Walking humbly with the spirit that set fire to billions of stars, yet cradles the sparrow in its “hands” means we acknowledge our own fragility and limitations.

No matter how inspired, all scriptures have come to us filtered through a limited human mind.

No matter how elevated our moments of feeling embraced by a Holy Reality, our attempts to define that greater reality cannot begin to encompass it.

Only poetry comes anywhere close because poetic language is open-ended and suggestive, embraces ambiguity, and can hint at something beyond itself.

“The Tao that can be spoken is not the Eternal Tao,” says the Tao de Ching.

Our true calling as followers of the Spirit of Life is not to spend our energy debating with one another over definitions, or whose limited and flawed understanding comes closest to what cannot be defined.

It is certainly not in attempting to control or to kill one another using religion as an excuse for acting on our own prejudices.

Our true calling is to “do justice and love mercy” and to choose humility over self-righteousness.

It is to love our neighbours, and to be stewards of this fragile planet.

So much of our preoccupation and worry and grasping after happiness falls away when put into the perspective of a higher purpose.

The true measure of a society is not wealth or power or influence, unless these are used to create a more just and compassionate world.

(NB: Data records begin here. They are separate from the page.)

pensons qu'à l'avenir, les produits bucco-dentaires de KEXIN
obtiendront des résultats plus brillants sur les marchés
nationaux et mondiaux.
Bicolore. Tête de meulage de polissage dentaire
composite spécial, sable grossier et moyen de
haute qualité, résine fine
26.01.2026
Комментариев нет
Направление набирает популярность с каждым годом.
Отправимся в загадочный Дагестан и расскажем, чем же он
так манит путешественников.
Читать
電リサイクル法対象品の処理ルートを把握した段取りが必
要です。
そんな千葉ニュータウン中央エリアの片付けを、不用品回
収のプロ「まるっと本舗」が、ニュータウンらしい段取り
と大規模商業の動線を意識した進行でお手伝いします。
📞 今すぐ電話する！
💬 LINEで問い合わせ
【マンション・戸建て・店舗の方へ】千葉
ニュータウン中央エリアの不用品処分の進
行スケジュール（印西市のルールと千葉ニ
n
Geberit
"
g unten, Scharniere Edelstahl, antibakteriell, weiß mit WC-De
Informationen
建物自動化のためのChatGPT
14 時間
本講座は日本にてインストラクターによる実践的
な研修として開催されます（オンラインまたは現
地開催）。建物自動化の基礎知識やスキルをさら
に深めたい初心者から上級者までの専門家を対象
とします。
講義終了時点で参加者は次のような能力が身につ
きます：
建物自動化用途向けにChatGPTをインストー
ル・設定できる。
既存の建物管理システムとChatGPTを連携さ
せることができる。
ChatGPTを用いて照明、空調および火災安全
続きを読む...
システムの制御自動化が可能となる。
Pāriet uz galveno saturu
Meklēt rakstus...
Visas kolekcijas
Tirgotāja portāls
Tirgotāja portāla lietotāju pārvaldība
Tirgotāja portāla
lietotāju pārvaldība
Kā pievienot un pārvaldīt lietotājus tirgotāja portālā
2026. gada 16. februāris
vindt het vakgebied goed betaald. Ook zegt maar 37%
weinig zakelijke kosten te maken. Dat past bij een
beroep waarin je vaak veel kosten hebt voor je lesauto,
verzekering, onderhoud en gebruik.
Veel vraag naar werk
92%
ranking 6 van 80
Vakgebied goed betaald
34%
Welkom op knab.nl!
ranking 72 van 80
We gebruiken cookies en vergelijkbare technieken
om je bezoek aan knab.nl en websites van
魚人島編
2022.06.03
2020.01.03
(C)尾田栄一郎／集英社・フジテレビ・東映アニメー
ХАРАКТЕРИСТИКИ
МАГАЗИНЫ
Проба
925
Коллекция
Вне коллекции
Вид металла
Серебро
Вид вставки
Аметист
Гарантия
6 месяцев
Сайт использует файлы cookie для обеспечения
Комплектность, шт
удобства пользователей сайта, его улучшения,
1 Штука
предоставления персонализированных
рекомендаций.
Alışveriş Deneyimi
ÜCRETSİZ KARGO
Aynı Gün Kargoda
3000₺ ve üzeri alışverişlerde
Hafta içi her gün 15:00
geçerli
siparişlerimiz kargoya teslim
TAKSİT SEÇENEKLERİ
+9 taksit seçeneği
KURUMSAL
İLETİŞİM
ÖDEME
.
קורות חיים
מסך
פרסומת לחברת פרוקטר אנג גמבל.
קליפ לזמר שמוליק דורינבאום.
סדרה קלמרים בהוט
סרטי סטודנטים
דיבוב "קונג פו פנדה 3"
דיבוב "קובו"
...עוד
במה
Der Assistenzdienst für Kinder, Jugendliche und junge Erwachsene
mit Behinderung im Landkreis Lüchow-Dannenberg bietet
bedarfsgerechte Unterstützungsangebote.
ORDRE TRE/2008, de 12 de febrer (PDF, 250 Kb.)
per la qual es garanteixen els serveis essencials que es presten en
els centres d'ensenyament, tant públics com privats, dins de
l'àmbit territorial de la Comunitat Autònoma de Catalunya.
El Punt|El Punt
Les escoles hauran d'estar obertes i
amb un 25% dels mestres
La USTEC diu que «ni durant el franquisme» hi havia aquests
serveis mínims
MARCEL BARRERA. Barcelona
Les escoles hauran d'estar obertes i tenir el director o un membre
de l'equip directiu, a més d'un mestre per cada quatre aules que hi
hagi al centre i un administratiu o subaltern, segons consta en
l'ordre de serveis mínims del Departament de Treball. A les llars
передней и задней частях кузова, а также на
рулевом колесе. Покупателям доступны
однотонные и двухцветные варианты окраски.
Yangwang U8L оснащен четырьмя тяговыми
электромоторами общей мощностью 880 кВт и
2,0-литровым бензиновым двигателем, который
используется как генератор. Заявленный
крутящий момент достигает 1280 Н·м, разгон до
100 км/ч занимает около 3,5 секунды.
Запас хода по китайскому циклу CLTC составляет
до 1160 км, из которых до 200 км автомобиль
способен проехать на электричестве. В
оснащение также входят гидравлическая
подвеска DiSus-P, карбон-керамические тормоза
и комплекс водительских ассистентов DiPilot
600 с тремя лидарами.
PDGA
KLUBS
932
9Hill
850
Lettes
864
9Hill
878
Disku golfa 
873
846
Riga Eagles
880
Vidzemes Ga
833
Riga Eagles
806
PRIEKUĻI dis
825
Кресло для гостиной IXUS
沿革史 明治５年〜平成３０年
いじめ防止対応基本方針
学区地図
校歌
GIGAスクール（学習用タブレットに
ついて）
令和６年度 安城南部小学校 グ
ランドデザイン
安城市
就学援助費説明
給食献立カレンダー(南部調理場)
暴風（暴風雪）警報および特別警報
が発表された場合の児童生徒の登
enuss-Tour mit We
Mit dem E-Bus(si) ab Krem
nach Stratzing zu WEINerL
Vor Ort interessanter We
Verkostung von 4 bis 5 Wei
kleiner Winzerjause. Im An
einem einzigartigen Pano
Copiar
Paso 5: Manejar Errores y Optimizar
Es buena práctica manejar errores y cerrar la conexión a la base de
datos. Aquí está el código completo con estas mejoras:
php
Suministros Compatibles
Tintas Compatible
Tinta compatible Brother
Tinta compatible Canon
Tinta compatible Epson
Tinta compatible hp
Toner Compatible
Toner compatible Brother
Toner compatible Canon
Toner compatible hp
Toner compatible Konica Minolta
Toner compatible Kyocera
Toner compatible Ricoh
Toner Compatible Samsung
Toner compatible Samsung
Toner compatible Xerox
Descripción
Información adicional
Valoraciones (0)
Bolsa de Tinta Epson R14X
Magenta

The true measure is how we treat the “least among us” and whether we are good stewards of the earth that sustains us.

It is about having the courage to speak truth to power, refusing to be numbed into accepting poverty and violence as  just the way things are.

It’s calling ourselves back from the distractions that allow us to forget our fragility and the fragility of one another, back to our commitment to love one another and walk humbly with what is most holy and life-affirming and sustaining through all the seasons of our lives.